* Exercise details: Everything from the line with "For every button, label, input, icon, or" to the end of the data below, both lines included, should be transcribed exactly; please omit the pictures.

* Material for the task:
* * * * * * *
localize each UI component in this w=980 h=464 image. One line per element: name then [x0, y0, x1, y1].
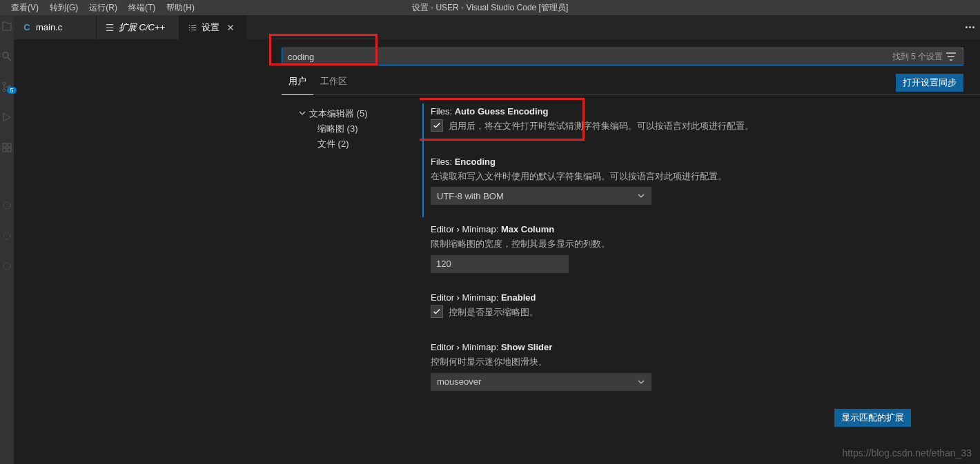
checkbox[interactable]	[431, 305, 443, 318]
explorer-icon[interactable]	[1, 21, 12, 32]
show-matching-extensions-button[interactable]: 显示匹配的扩展	[834, 409, 911, 427]
setting-description: 限制缩略图的宽度，控制其最多显示的列数。	[431, 237, 963, 251]
activity-extra-3-icon[interactable]	[1, 261, 12, 272]
svg-marker-5	[3, 113, 10, 121]
setting-title: Editor › Minimap: Show Slider	[431, 342, 963, 352]
tab-settings[interactable]: 设置	[179, 15, 246, 39]
svg-rect-8	[3, 148, 6, 152]
setting-title: Editor › Minimap: Enabled	[431, 292, 963, 303]
chevron-down-icon	[298, 109, 306, 119]
activity-extra-2-icon[interactable]	[1, 230, 12, 241]
max-column-input[interactable]	[431, 255, 569, 273]
close-icon[interactable]	[224, 21, 237, 34]
svg-rect-9	[8, 148, 11, 152]
search-result-count: 找到 5 个设置	[892, 51, 943, 63]
svg-point-2	[3, 82, 6, 85]
scope-workspace-tab[interactable]: 工作区	[313, 71, 354, 94]
setting-title: Files: Encoding	[431, 157, 963, 167]
tab-main-c[interactable]: C main.c	[14, 15, 97, 39]
c-file-icon: C	[22, 23, 32, 32]
menu-view[interactable]: 查看(V)	[6, 1, 44, 15]
activity-bar: 5	[0, 15, 14, 464]
settings-toc: 文本编辑器 (5) 缩略图 (3) 文件 (2)	[282, 95, 420, 464]
tab-label: 扩展 C/C++	[119, 21, 165, 34]
window-title: 设置 - USER - Visual Studio Code [管理员]	[412, 2, 569, 14]
select-value: mouseover	[437, 376, 481, 387]
menu-bar: 查看(V) 转到(G) 运行(R) 终端(T) 帮助(H)	[0, 1, 200, 15]
toc-text-editor[interactable]: 文本编辑器 (5)	[298, 106, 420, 121]
setting-description: 控制何时显示迷你地图滑块。	[431, 355, 963, 369]
settings-search-input[interactable]	[282, 48, 963, 65]
more-actions-icon[interactable]	[966, 26, 974, 28]
toc-files[interactable]: 文件 (2)	[298, 137, 420, 152]
svg-point-11	[3, 232, 10, 239]
svg-rect-6	[3, 143, 6, 147]
extensions-icon[interactable]	[1, 142, 12, 153]
menu-terminal[interactable]: 终端(T)	[123, 1, 161, 15]
activity-extra-1-icon[interactable]	[1, 200, 12, 211]
tab-extension-c-cpp[interactable]: 扩展 C/C++	[97, 15, 179, 39]
settings-list: Files: Auto Guess Encoding 启用后，将在文件打开时尝试…	[420, 95, 980, 464]
list-icon	[105, 23, 115, 32]
setting-description: 启用后，将在文件打开时尝试猜测字符集编码。可以按语言对此项进行配置。	[449, 119, 754, 133]
debug-icon[interactable]	[1, 112, 12, 123]
setting-minimap-max-column: Editor › Minimap: Max Column 限制缩略图的宽度，控制…	[422, 217, 980, 285]
scope-user-tab[interactable]: 用户	[282, 71, 313, 95]
search-icon[interactable]	[1, 51, 12, 62]
svg-point-3	[3, 89, 6, 92]
filter-icon[interactable]	[945, 51, 957, 64]
open-settings-sync-button[interactable]: 打开设置同步	[896, 74, 963, 92]
toc-minimap[interactable]: 缩略图 (3)	[298, 121, 420, 137]
encoding-select[interactable]: UTF-8 with BOM	[431, 187, 651, 205]
setting-title: Editor › Minimap: Max Column	[431, 224, 963, 234]
setting-description: 控制是否显示缩略图。	[449, 305, 538, 319]
svg-point-12	[3, 263, 10, 270]
menu-run[interactable]: 运行(R)	[84, 1, 123, 15]
tab-bar: C main.c 扩展 C/C++ 设置	[14, 15, 980, 39]
setting-files-encoding: Files: Encoding 在读取和写入文件时使用的默认字符集编码。可以按语…	[422, 150, 980, 218]
menu-help[interactable]: 帮助(H)	[161, 1, 200, 15]
checkbox[interactable]	[431, 119, 443, 132]
setting-auto-guess-encoding: Files: Auto Guess Encoding 启用后，将在文件打开时尝试…	[422, 103, 980, 150]
svg-rect-7	[8, 143, 11, 147]
select-value: UTF-8 with BOM	[437, 191, 504, 201]
menu-goto[interactable]: 转到(G)	[44, 1, 84, 15]
svg-point-10	[3, 202, 10, 209]
show-slider-select[interactable]: mouseover	[431, 373, 651, 391]
chevron-down-icon	[637, 192, 645, 200]
setting-minimap-show-slider: Editor › Minimap: Show Slider 控制何时显示迷你地图…	[422, 335, 980, 403]
setting-minimap-enabled: Editor › Minimap: Enabled 控制是否显示缩略图。	[422, 285, 980, 336]
chevron-down-icon	[637, 378, 645, 386]
svg-point-0	[3, 52, 8, 58]
tab-label: main.c	[36, 22, 62, 32]
toc-label: 文本编辑器 (5)	[309, 108, 368, 120]
watermark: https://blog.csdn.net/ethan_33	[842, 447, 972, 458]
settings-list-icon	[188, 23, 197, 32]
tab-label: 设置	[202, 21, 219, 34]
setting-title: Files: Auto Guess Encoding	[431, 106, 963, 117]
setting-description: 在读取和写入文件时使用的默认字符集编码。可以按语言对此项进行配置。	[431, 170, 963, 183]
svg-line-1	[8, 57, 11, 61]
title-bar: 查看(V) 转到(G) 运行(R) 终端(T) 帮助(H) 设置 - USER …	[0, 0, 980, 15]
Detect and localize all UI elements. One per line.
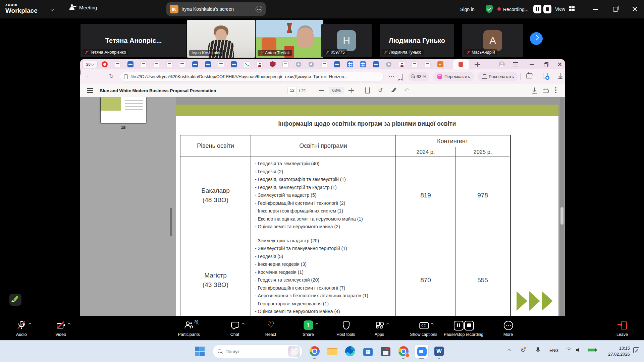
volume-icon[interactable] xyxy=(576,348,582,352)
sign-in-button[interactable]: Sign in xyxy=(460,7,475,12)
pdf-zoom-out-button[interactable] xyxy=(319,90,324,91)
pdf-scrollbar-track[interactable] xyxy=(560,97,564,316)
browser-close-button[interactable] xyxy=(556,61,563,68)
annotate-pen-icon[interactable] xyxy=(391,88,397,93)
pinned-tab[interactable] xyxy=(179,61,185,67)
sync-tray-icon[interactable]: ↻ xyxy=(521,347,525,354)
sidebar-scrollbar[interactable] xyxy=(170,208,172,236)
pinned-tab[interactable] xyxy=(153,61,159,67)
start-button[interactable] xyxy=(195,346,205,357)
reload-button[interactable]: ↻ xyxy=(109,73,114,80)
pdf-zoom-in-button[interactable] xyxy=(348,88,354,93)
pinned-tab[interactable] xyxy=(282,61,288,67)
page-thumbnail-item[interactable] xyxy=(101,97,146,125)
pinned-tab[interactable] xyxy=(437,61,443,67)
zoom-app-icon[interactable] xyxy=(415,344,429,358)
zoom-toolbar-button[interactable]: More xyxy=(503,320,513,337)
pinned-tab[interactable] xyxy=(270,61,276,67)
save-app-icon[interactable] xyxy=(380,346,391,357)
pinned-tab[interactable] xyxy=(244,61,250,67)
pdf-download-icon[interactable] xyxy=(532,87,537,94)
pdf-scrollbar-thumb[interactable] xyxy=(560,207,564,225)
pen-tray-icon[interactable] xyxy=(633,347,639,353)
browser-menu-icon[interactable] xyxy=(513,62,518,66)
zoom-toolbar-button[interactable]: Apps xyxy=(375,320,384,337)
pinned-tab[interactable] xyxy=(412,61,418,67)
chevron-up-icon[interactable] xyxy=(315,323,318,326)
pinned-tab[interactable] xyxy=(231,61,237,67)
microsoft-store-icon[interactable] xyxy=(362,346,374,357)
more-options-icon[interactable] xyxy=(256,6,262,12)
pinned-tab[interactable] xyxy=(205,61,211,67)
chevron-up-icon[interactable] xyxy=(29,323,32,326)
word-icon[interactable] xyxy=(433,346,445,357)
pinned-tab[interactable] xyxy=(296,61,302,67)
language-indicator[interactable]: ENG xyxy=(549,348,558,353)
zoom-toolbar-button[interactable]: Pause/stop recording xyxy=(444,320,483,337)
chevron-up-icon[interactable] xyxy=(386,323,389,326)
participant-tile[interactable]: Iryna Koshkalda xyxy=(187,20,255,58)
profile-avatar-icon[interactable] xyxy=(499,61,505,67)
print-page-button[interactable]: Распечатать xyxy=(477,72,518,81)
pdf-sidebar-toggle-icon[interactable] xyxy=(87,88,93,93)
view-grid-icon[interactable] xyxy=(569,6,575,11)
tab-meeting[interactable]: Meeting xyxy=(69,4,97,10)
wifi-icon[interactable] xyxy=(566,348,572,352)
pinned-tab[interactable] xyxy=(360,61,366,67)
pinned-tab[interactable] xyxy=(141,61,147,67)
page-number-input[interactable]: 12 xyxy=(287,87,297,94)
shared-screen-tab[interactable]: IK Iryna Koshkalda's screen xyxy=(166,2,266,16)
close-button[interactable] xyxy=(630,4,640,14)
zoom-toolbar-button[interactable]: Show captions xyxy=(410,320,437,337)
view-button[interactable]: View xyxy=(555,6,565,12)
pinned-tab[interactable] xyxy=(257,61,263,67)
extension-badge-icon[interactable] xyxy=(543,73,548,78)
pinned-tab[interactable] xyxy=(192,61,198,67)
participant-tile[interactable]: Людмила Гунько Людмила Гунько xyxy=(380,24,454,57)
taskbar-search[interactable]: Пошук xyxy=(213,345,303,358)
tab-counter[interactable]: 28 xyxy=(82,61,98,68)
zoom-toolbar-button[interactable]: React xyxy=(265,320,276,337)
browser-home-icon[interactable] xyxy=(80,69,81,75)
pinned-tab[interactable] xyxy=(399,61,405,67)
file-explorer-icon[interactable] xyxy=(327,346,338,357)
pinned-tab[interactable] xyxy=(218,61,224,67)
stop-recording-button[interactable] xyxy=(543,5,551,13)
page-zoom-control[interactable]: 63 % xyxy=(408,72,429,81)
microphone-tray-icon[interactable] xyxy=(536,347,540,353)
zoom-toolbar-button[interactable]: Chat xyxy=(230,320,239,337)
restore-button[interactable] xyxy=(610,4,621,14)
participant-tile[interactable]: A МасьАндрій xyxy=(462,24,523,57)
pause-recording-button[interactable] xyxy=(533,5,541,13)
undo-icon[interactable]: ↶ xyxy=(404,87,409,94)
participant-tile[interactable]: Тетяна Анопріє... Тетяна Анопрієнко xyxy=(80,24,186,57)
browser-restore-button[interactable] xyxy=(542,61,549,68)
pinned-tab[interactable] xyxy=(373,61,379,67)
page-thumbnail[interactable] xyxy=(101,97,146,123)
url-more-icon[interactable] xyxy=(389,76,390,77)
chevron-down-icon[interactable] xyxy=(51,8,54,11)
fit-page-icon[interactable] xyxy=(365,87,370,94)
zoom-toolbar-button[interactable]: Audio xyxy=(16,320,27,337)
downloads-icon[interactable] xyxy=(558,73,562,79)
security-shield-icon[interactable] xyxy=(486,5,493,13)
chrome-profile-icon[interactable] xyxy=(398,346,409,357)
url-field[interactable]: file:///C:/Users/Iryna%20Koshkalda/Deskt… xyxy=(120,72,384,81)
pdf-print-icon[interactable] xyxy=(543,88,548,93)
retell-button[interactable]: Пересказать xyxy=(433,72,474,81)
pinned-tab[interactable] xyxy=(347,61,353,67)
chevron-up-icon[interactable] xyxy=(68,323,71,326)
next-participants-button[interactable] xyxy=(530,32,543,45)
zoom-toolbar-button[interactable]: Video xyxy=(55,320,66,337)
pinned-tab[interactable] xyxy=(334,61,340,67)
active-tab[interactable] xyxy=(453,59,469,69)
pinned-tab[interactable] xyxy=(321,61,327,67)
chevron-up-icon[interactable] xyxy=(431,323,434,326)
zoom-toolbar-button[interactable]: Host tools xyxy=(336,320,355,337)
extension-icon[interactable] xyxy=(526,73,533,78)
zoom-toolbar-button[interactable]: Share xyxy=(303,320,314,337)
pinned-tab[interactable] xyxy=(127,61,133,67)
participant-tile[interactable]: Anton Tretiak xyxy=(256,20,323,58)
pinned-tab[interactable] xyxy=(425,61,431,67)
battery-icon[interactable] xyxy=(588,348,596,352)
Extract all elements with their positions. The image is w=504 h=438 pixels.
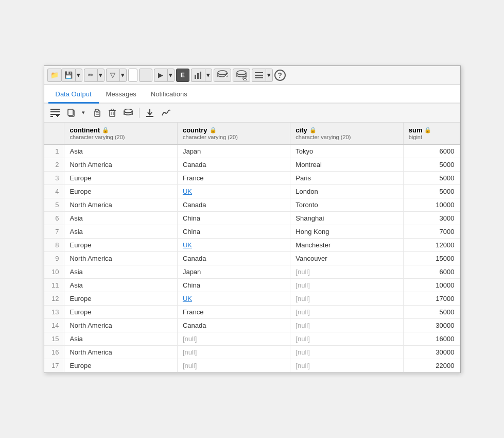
continent-cell: North America xyxy=(64,345,177,359)
sum-cell: 10000 xyxy=(403,278,460,292)
help-button[interactable]: ? xyxy=(274,70,286,81)
save-dropdown-button[interactable]: ▾ xyxy=(75,69,82,82)
download-button[interactable] xyxy=(143,106,157,120)
save-button[interactable]: 💾 xyxy=(61,69,75,82)
table-row: 7AsiaChinaHong Kong7000 xyxy=(44,225,460,238)
country-cell[interactable]: UK xyxy=(177,184,290,198)
copy-button[interactable] xyxy=(64,106,79,120)
add-row-icon xyxy=(50,109,60,117)
sum-lock-icon: 🔒 xyxy=(424,127,431,133)
row-num-cell: 4 xyxy=(44,184,64,198)
folder-button[interactable]: 📁 xyxy=(47,69,61,82)
city-cell: [null] xyxy=(290,332,403,345)
copy-button-group: ▾ xyxy=(64,106,88,120)
explain-button[interactable]: E xyxy=(176,69,189,82)
continent-cell: Asia xyxy=(64,144,177,158)
country-cell: France xyxy=(177,305,290,318)
row-num-cell: 6 xyxy=(44,211,64,225)
city-cell: [null] xyxy=(290,265,403,278)
run-button[interactable]: ▶ xyxy=(154,69,167,82)
copy-icon xyxy=(67,109,76,117)
list-button[interactable] xyxy=(252,69,266,82)
list-dropdown-button[interactable]: ▾ xyxy=(266,69,273,82)
svg-rect-27 xyxy=(111,109,113,110)
table-row: 17Europe[null][null]22000 xyxy=(44,359,460,372)
db1-button[interactable] xyxy=(214,69,231,82)
sum-header: sum 🔒 bigint xyxy=(403,123,460,144)
list-icon xyxy=(255,72,263,79)
row-num-cell: 14 xyxy=(44,318,64,332)
country-cell[interactable]: UK xyxy=(177,238,290,251)
continent-cell: North America xyxy=(64,198,177,211)
filter-button[interactable]: ▽ xyxy=(106,69,119,82)
row-num-cell: 10 xyxy=(44,265,64,278)
copy-dropdown-button[interactable]: ▾ xyxy=(79,106,88,120)
sum-cell: 3000 xyxy=(403,211,460,225)
row-num-cell: 1 xyxy=(44,144,64,158)
continent-cell: Asia xyxy=(64,332,177,345)
svg-rect-1 xyxy=(197,73,199,79)
country-col-label: country xyxy=(183,126,207,134)
table-row: 16North America[null][null]30000 xyxy=(44,345,460,359)
app-window: 📁 💾 ▾ ✏ ▾ ▽ ▾ ▶ ▾ E ▾ xyxy=(44,65,461,373)
sum-col-label: sum xyxy=(409,126,423,134)
table-row: 13EuropeFrance[null]5000 xyxy=(44,305,460,318)
svg-rect-2 xyxy=(200,72,201,79)
run-dropdown-button[interactable]: ▾ xyxy=(167,69,175,82)
stop-button[interactable] xyxy=(139,69,152,82)
edit-button[interactable]: ✏ xyxy=(84,69,97,82)
sum-cell: 16000 xyxy=(403,332,460,345)
db2-button[interactable] xyxy=(233,69,250,82)
db-save-button[interactable] xyxy=(120,106,136,120)
country-cell: Canada xyxy=(177,158,290,171)
row-num-cell: 9 xyxy=(44,251,64,265)
graph-icon xyxy=(162,109,171,116)
country-cell[interactable]: UK xyxy=(177,292,290,305)
filter-button-group: ▽ ▾ xyxy=(106,69,127,82)
file-button-group: 📁 💾 ▾ xyxy=(47,69,82,82)
row-num-cell: 8 xyxy=(44,238,64,251)
continent-cell: Asia xyxy=(64,278,177,292)
graph-button[interactable] xyxy=(159,106,174,120)
continent-cell: Asia xyxy=(64,265,177,278)
continent-lock-icon: 🔒 xyxy=(102,127,109,133)
country-cell: Canada xyxy=(177,318,290,332)
country-header: country 🔒 character varying (20) xyxy=(177,123,290,144)
city-cell: Vancouver xyxy=(290,251,403,265)
svg-rect-25 xyxy=(110,110,115,116)
svg-rect-12 xyxy=(255,77,263,78)
chart-dropdown-button[interactable]: ▾ xyxy=(205,69,212,82)
chart-button[interactable] xyxy=(191,69,205,82)
svg-rect-0 xyxy=(195,75,196,79)
city-cell: Manchester xyxy=(290,238,403,251)
sum-cell: 5000 xyxy=(403,158,460,171)
continent-cell: Europe xyxy=(64,292,177,305)
table-row: 11AsiaChina[null]10000 xyxy=(44,278,460,292)
city-cell: London xyxy=(290,184,403,198)
sum-cell: 12000 xyxy=(403,238,460,251)
download-icon xyxy=(146,109,154,117)
add-row-button[interactable] xyxy=(47,106,63,120)
table-row: 9North AmericaCanadaVancouver15000 xyxy=(44,251,460,265)
main-toolbar: 📁 💾 ▾ ✏ ▾ ▽ ▾ ▶ ▾ E ▾ xyxy=(44,66,460,85)
country-cell: [null] xyxy=(177,345,290,359)
edit-dropdown-button[interactable]: ▾ xyxy=(97,69,105,82)
row-num-cell: 12 xyxy=(44,292,64,305)
paste-button[interactable] xyxy=(90,106,104,120)
delete-button[interactable] xyxy=(106,106,119,120)
city-header: city 🔒 character varying (20) xyxy=(290,123,403,144)
table-row: 1AsiaJapanTokyo6000 xyxy=(44,144,460,158)
city-cell: Tokyo xyxy=(290,144,403,158)
table-row: 5North AmericaCanadaToronto10000 xyxy=(44,198,460,211)
tab-notifications[interactable]: Notifications xyxy=(144,85,195,104)
tab-data-output[interactable]: Data Output xyxy=(48,85,99,104)
table-row: 12EuropeUK[null]17000 xyxy=(44,292,460,305)
continent-cell: Asia xyxy=(64,225,177,238)
tab-messages[interactable]: Messages xyxy=(99,85,144,104)
city-cell: [null] xyxy=(290,278,403,292)
limit-select[interactable] xyxy=(128,69,137,82)
continent-col-type: character varying (20) xyxy=(69,134,171,140)
filter-dropdown-button[interactable]: ▾ xyxy=(119,69,127,82)
svg-rect-16 xyxy=(50,116,53,117)
svg-rect-14 xyxy=(50,111,60,112)
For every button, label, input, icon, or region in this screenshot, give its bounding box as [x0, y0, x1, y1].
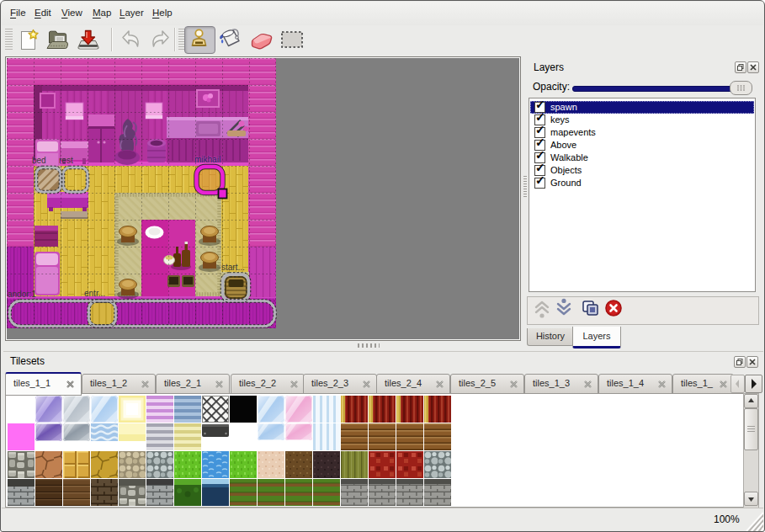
svg-text:mikhail: mikhail [194, 155, 220, 164]
svg-text:start...: start... [221, 263, 245, 272]
svg-text:bed: bed [32, 156, 46, 165]
svg-text:andor:1: andor:1 [8, 290, 36, 299]
svg-text:rest: rest [59, 156, 73, 165]
svg-text:entr...: entr... [84, 289, 105, 298]
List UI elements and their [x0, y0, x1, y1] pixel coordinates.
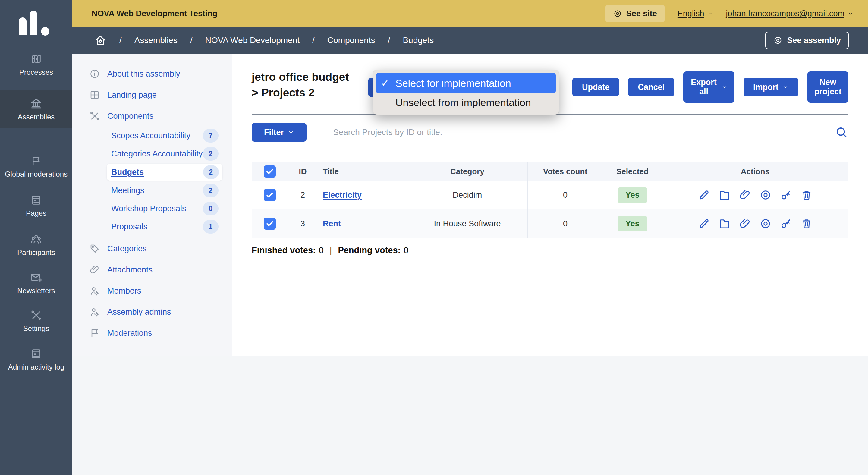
* * * * * * *
* Output below:
For every button, label, input, icon, or region in this screenshot, give its bounding box as [x0, y0, x1, y1].
svg-text:mikhail: mikhail [194, 155, 220, 164]
svg-text:start...: start... [221, 263, 245, 272]
svg-text:bed: bed [32, 156, 46, 165]
svg-text:andor:1: andor:1 [8, 290, 36, 299]
svg-text:rest: rest [59, 156, 73, 165]
svg-text:entr...: entr... [84, 289, 105, 298]
List UI elements and their [x0, y0, x1, y1] pixel coordinates.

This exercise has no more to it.